= Dave Mullins (freediver) =

New Zealand freediver and world record-holder

Dave Mullins is a New Zealand freediver and world record-holder.

On 21 September 2007 Mullins improved on the then existing Dynamic apnea World record of 225 m held by Stig Severinsen, breaking it by 1 minute (226 meters in a time of 3:38). On 23 September 2007 Mullins improved on his own world record by 18 m of 244 meters in a time of 4:02.

In August 2008 Mullins equaled the world record for Dynamic apnea Dynamic No Fins (SNF), previously set by Tom Sietas of Germany at 213 meters which they held until September 2010. Then, on Monday 27 September 2010 Mullins executed a DNF swim of 218 meters on a single breath to claim the world record as his alone. Dave's record-setting 218 meter DNF took 4 minutes and 11 seconds. Dave also holds the New Zealand national record in this category at 232 meters (his personal best, though not registered as a world record).

On 10 September 2008 during the Sharm 2008 Freediving World championships, Dave once again broke his own Dynamic world record at 248 meters. This was surpassed by Alexey Molchanov of Russia at 250 meters. Mullins surpassed this on 25 September 2010 with a 265-meter swim while holding his breath for 4:01.

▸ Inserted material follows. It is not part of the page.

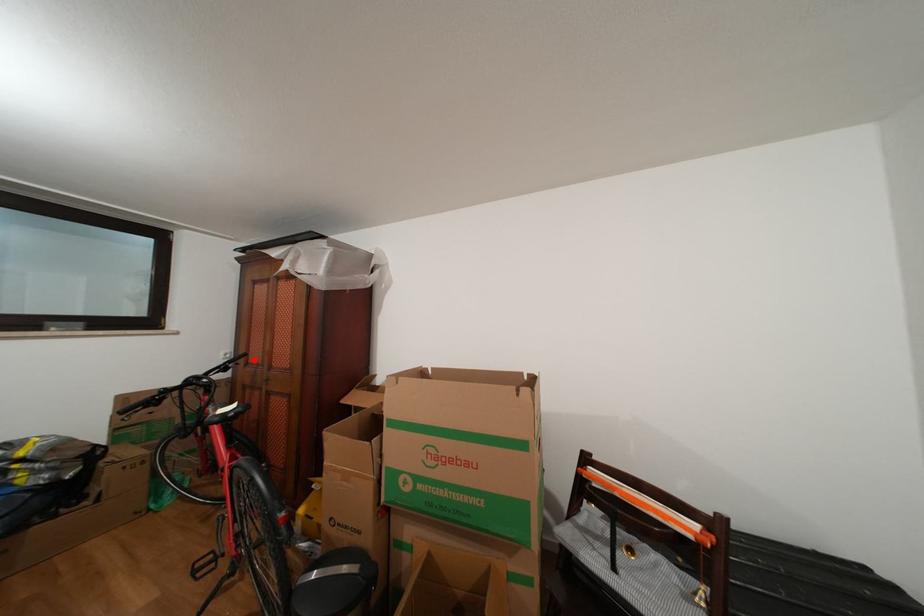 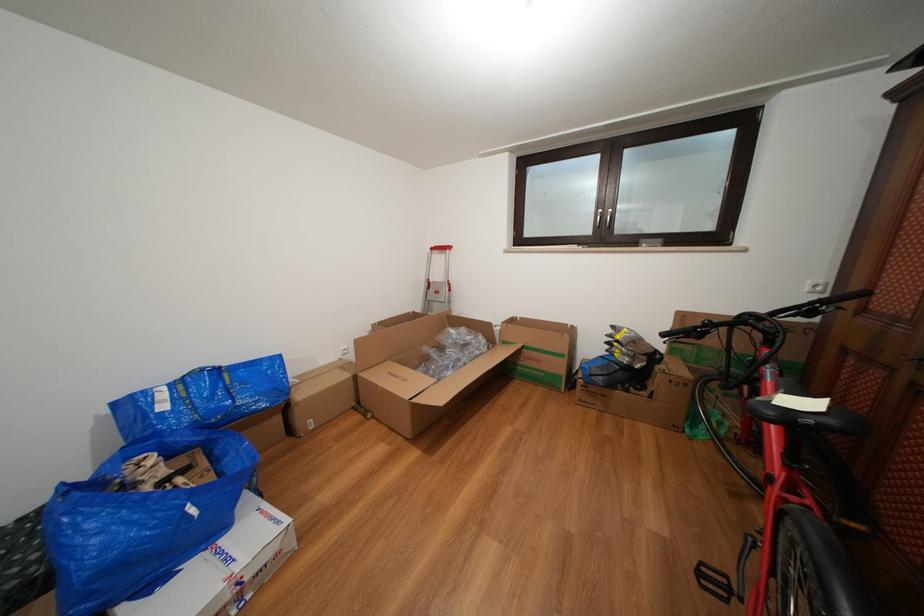 The point at the highlighted location is marked in the first image. Where is the corresponding point in the second image?

(873, 300)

Dave set the New Zealand Constant Weight diving record in April 2008 to 108 meters at the Vertical Blue Invitational, Long Island, Bahamas.

In 2017, Mullins won a gold medal at the world championships in Roatan, Honduras, plunging to a new national record depth of 126 metres.

The achievement in the constant weight with fins category beat his previous best of 125m, which was set in 2013.